The polmineR package uses the rcqp package to access CWB indexed corpora. The core of the rcqp package are R-style C functions wrapping functions of the ‘corpus library’ (CL), a core C library of the CWB. This provides speed. Still, in my feverish dreams, I wondered whether I could access the corpus library directly. As I have installed the CWB, that C library is on my system anyway. Wouldn’t it be nice to be able write my own C routines to call functions of the corpus library?

It does not make sense at all to reimplement the well-developed functionality of the rcqp package. But there are some core bottlenecks in the polmineR package slowing things down. At times, I need to get back and forth between R and the C functions of the corpus library as exposed by rcqp. For these bottlenecks, I have finally managed to implement that old idea of accessing the corpus library directly. In other words, I have written a set of C++ functions for performance critial tasks.

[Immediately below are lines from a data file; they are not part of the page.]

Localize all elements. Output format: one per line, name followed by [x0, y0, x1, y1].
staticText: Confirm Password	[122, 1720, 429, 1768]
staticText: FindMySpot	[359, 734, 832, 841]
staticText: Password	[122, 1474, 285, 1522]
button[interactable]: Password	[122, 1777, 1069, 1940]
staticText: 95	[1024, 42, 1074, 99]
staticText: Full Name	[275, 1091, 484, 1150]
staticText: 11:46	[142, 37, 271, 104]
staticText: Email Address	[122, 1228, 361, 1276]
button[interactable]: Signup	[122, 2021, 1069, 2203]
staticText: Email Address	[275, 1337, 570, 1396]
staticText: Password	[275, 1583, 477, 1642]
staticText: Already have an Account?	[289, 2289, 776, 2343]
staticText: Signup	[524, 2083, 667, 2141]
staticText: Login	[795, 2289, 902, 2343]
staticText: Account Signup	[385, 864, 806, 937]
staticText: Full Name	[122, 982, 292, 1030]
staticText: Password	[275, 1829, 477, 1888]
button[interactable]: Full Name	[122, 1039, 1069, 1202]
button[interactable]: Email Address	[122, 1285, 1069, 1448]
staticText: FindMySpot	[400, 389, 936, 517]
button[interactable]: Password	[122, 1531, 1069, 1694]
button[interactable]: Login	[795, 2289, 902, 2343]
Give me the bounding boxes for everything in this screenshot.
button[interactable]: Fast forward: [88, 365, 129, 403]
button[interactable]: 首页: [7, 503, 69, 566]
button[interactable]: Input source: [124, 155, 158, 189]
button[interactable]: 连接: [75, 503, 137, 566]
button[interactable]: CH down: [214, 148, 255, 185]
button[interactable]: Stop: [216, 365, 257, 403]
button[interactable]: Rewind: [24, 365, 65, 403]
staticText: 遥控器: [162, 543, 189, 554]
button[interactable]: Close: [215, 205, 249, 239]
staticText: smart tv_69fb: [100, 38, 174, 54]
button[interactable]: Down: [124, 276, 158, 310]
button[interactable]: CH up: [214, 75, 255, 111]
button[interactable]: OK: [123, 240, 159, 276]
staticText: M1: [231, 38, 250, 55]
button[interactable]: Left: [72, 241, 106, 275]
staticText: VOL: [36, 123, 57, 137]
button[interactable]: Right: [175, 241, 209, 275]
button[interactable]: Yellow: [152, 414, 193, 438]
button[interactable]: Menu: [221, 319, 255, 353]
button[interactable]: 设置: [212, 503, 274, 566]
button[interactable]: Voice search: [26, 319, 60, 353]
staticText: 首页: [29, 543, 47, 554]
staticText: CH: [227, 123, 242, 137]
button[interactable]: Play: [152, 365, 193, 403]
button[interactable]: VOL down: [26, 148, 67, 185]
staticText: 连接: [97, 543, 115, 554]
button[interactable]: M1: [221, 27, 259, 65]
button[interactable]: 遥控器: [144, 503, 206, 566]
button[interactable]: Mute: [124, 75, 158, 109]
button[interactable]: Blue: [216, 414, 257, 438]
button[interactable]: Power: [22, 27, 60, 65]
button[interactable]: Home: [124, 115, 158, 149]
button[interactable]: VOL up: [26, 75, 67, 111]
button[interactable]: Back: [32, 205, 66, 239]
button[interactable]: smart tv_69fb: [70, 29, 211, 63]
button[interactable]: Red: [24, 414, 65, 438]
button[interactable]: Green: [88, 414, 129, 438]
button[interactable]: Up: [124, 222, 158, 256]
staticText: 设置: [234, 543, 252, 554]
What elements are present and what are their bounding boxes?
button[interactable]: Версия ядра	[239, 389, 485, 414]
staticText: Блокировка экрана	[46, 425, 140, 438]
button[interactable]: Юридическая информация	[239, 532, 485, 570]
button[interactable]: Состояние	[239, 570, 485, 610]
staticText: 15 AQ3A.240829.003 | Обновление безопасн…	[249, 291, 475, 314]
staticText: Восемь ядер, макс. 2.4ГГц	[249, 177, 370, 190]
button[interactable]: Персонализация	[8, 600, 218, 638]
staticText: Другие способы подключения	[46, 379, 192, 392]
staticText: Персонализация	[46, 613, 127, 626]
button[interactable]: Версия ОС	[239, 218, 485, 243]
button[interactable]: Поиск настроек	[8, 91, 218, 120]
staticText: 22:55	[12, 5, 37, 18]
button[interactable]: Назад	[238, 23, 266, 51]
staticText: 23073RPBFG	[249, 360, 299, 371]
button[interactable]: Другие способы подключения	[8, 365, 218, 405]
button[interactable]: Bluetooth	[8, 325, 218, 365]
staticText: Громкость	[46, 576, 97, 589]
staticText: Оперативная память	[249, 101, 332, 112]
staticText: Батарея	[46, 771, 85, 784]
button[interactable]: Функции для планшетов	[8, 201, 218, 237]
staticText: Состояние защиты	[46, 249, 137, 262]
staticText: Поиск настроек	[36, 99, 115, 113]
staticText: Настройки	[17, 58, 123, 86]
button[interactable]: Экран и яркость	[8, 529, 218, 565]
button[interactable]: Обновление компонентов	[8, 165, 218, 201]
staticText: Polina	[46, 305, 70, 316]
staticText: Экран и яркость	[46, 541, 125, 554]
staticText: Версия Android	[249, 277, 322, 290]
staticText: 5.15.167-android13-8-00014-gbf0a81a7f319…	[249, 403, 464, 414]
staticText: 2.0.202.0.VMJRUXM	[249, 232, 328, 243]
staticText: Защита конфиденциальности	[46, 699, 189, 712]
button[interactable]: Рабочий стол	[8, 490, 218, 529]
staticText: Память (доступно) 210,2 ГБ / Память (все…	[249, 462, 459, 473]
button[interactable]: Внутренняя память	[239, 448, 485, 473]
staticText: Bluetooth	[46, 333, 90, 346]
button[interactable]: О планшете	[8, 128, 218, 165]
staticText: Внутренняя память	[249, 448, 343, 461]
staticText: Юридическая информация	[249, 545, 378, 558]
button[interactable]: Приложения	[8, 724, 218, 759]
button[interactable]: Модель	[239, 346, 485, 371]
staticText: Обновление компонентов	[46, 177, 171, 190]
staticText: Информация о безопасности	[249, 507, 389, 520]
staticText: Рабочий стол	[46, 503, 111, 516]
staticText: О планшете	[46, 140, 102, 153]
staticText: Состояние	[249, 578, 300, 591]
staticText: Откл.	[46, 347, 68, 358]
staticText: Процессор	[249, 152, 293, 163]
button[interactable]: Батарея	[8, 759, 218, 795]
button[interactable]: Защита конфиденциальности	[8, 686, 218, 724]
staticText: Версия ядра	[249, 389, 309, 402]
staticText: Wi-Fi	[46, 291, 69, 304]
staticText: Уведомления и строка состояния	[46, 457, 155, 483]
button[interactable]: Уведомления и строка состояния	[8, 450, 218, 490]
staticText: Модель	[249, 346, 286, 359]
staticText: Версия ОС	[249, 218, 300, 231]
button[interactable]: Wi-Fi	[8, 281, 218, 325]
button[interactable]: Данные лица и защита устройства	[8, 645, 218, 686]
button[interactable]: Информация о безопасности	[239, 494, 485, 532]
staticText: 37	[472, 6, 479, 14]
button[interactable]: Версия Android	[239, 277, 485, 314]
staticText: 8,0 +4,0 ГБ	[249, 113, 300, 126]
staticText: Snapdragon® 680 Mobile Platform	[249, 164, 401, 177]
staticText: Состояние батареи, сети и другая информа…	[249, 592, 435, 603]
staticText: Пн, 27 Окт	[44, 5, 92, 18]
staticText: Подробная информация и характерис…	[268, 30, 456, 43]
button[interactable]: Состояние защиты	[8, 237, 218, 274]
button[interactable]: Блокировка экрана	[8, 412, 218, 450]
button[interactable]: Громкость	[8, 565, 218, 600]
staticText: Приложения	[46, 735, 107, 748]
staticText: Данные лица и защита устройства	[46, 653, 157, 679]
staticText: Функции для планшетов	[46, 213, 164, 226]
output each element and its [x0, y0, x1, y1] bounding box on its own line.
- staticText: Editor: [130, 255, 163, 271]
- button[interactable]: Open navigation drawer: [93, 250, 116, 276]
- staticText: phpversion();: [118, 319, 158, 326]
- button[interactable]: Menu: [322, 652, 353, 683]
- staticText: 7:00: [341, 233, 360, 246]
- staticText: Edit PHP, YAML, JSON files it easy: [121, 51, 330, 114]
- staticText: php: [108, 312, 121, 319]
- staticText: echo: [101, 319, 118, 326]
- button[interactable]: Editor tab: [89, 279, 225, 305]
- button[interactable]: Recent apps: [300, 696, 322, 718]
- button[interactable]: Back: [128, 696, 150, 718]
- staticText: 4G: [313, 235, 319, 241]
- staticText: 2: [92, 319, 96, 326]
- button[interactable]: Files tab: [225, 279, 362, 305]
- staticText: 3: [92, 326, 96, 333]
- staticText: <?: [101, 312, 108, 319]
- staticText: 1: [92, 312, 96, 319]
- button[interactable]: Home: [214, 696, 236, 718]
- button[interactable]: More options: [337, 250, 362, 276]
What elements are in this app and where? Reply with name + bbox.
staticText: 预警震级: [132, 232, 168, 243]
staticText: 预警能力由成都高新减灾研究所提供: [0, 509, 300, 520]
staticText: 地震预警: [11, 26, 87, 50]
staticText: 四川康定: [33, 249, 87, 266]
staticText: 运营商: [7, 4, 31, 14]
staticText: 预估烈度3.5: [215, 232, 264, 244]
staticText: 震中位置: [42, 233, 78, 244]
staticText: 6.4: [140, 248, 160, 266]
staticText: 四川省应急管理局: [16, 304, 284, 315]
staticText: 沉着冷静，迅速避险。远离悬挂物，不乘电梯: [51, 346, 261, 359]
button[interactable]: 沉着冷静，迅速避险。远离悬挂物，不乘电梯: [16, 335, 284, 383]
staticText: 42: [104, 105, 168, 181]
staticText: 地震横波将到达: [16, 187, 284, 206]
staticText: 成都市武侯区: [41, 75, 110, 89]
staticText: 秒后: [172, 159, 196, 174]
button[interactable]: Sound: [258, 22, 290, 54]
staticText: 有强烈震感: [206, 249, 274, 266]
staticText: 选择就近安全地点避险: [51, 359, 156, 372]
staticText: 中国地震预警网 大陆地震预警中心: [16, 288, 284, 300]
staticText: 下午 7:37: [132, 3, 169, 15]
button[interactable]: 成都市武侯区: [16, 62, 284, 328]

Getting and loading packages

The new C++ code is included in a package I call ‘polmineR.Rcpp’. You may have a look at the package at GitHub and install it from there using devtools. If you want to reproduce things, make sure that you have the latest development version of the polmineR package.

devtools::install_github("PolMine/polmineR.Rcpp")
devtools::install_github("PolMine/polmineR", ref = "dev") # dev to get things from the development branch

We load these two packages, and ggplot2 for visualisation.

library(polmineR)
library(polmineR.Rcpp)
library(ggplot2)

Sufficiently large data

Unsurprisingly, the corpus I use to run some tests is a corpus of protocols of the German Bundestag (“PLPRBT”). A release and an explanation how to use the corpus is planned to supplement the publication of an article I co-authored with Andreas Wüst.

size("PLPRBT")
## [1] 100917249

It is a 100M corpus. That may be sufficiently large to learn something about performance.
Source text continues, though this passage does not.